To enable appellee to comply with the conditions of his bond it was his duty to see that, at the time appellant’s note became due, the amount of incumbrance on the premises did not exceed a sum which, together with the notes which had before that time become due and payable, would amount to the sum of $2,500, with interest thereon from the date of the agreement; and, by paying the amount of the interest accrued at the date of the agreement, the amount remaining unpaid would be the exact amount of incumbrance the premises were to be subject to at that time by the terms of the agreement; and the payment of the amount of such accrued interest by appellee, at any time before appellant became entitled to a deed by the payment of his note, would have placed appellee in a condition to have fully performed his part of the agreement, by making to appellant a warranty deed to the premises sufficient to convey the legal title.

The main difficulty encountered in the determination of the rights of the parties arises by reason of the failure of the parties to the transaction to definitely express the terms of their agreement; but we think that it sufficiently appears that it was the duty of appellant, as between him and appellee, to have paid the indebtedness to the Mason estate, which became due before his note *76to appellee became due; and that, a sale of said premises having been made under the power in the deed of trust on account of the non-payment of such -matured indebtedness, appellant must bear the loss consequent upon such sale; and the fact that, by reason of such sale, a deed from appellee would not convey the title to said premises is no defense to this action.

Counsel for appellant call our attention to the fact that this is a legal action, without an equitable phase or issue raised by the pleadings.
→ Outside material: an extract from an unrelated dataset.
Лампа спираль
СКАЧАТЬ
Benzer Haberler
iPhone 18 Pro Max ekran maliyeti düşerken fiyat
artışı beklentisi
We do not see how this fact aids appellant. The complaint states a cause of action upon a promissory note. The answer sets up a failure of consideration for the note by reason of the failure and inability of the plaintiff to convey certain premises to defendant by a good and sufficient warranty deed. The plaintiff replies that his failure and inability to make such conveyance was caused by reason of the failure of defendant to make certain payments which it was his duty to make.

The questions raised by these pleadings are: What was the agreement of the parties in relation to the matter in controversy, and what duties were imposed upon the parties by the agreement in relation to said matter? These questions can be determined without calling to aid any principles of equity jurisdiction or practice. If appellant had- performed his duty in the payment of the indebtedness to the Mason estate as it became due, and had demanded a deed of appellee when the $900 note became due, appellee would have been compelled to pay of said indebtedness the amount of interest that had accrued at the time the agreement was made to enable him to comply with his agreement. The general rule in relation to the performance of contracts is that the performance must be such as is required by the spirit and meaning of the contract and the intention of the parties' as expressed therein. The tender of performance by appellee comes within the rule.
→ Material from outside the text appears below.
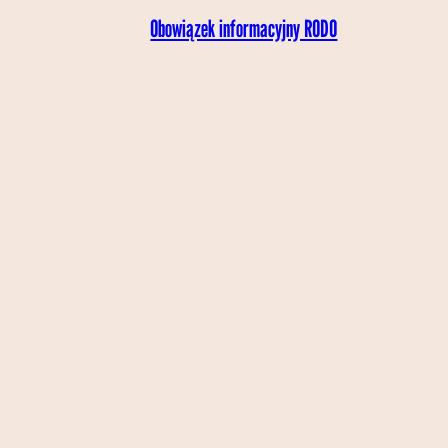
Obowiązek informacyjny RODO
*77Upon the trial the court allowed, as a payment made on the $900 note at the time the first note to the Mason estate became due, something more than the amount of interest which had accrued on the indebtedness at the time the agreement was made. If the court erred in so doing, it is error without prejudice to appellant.

The judgment should be afimned.

Stallcup, C., concurring specially. De France, C., dissenting.

Per Curiam.

For the reasons stated in the foregoing opinion of Commissioner Rising, the judgment of the court below is affirmed.

Affirmed.

Mr. Justice Elliott, having tried this case below, did not participate in this decision.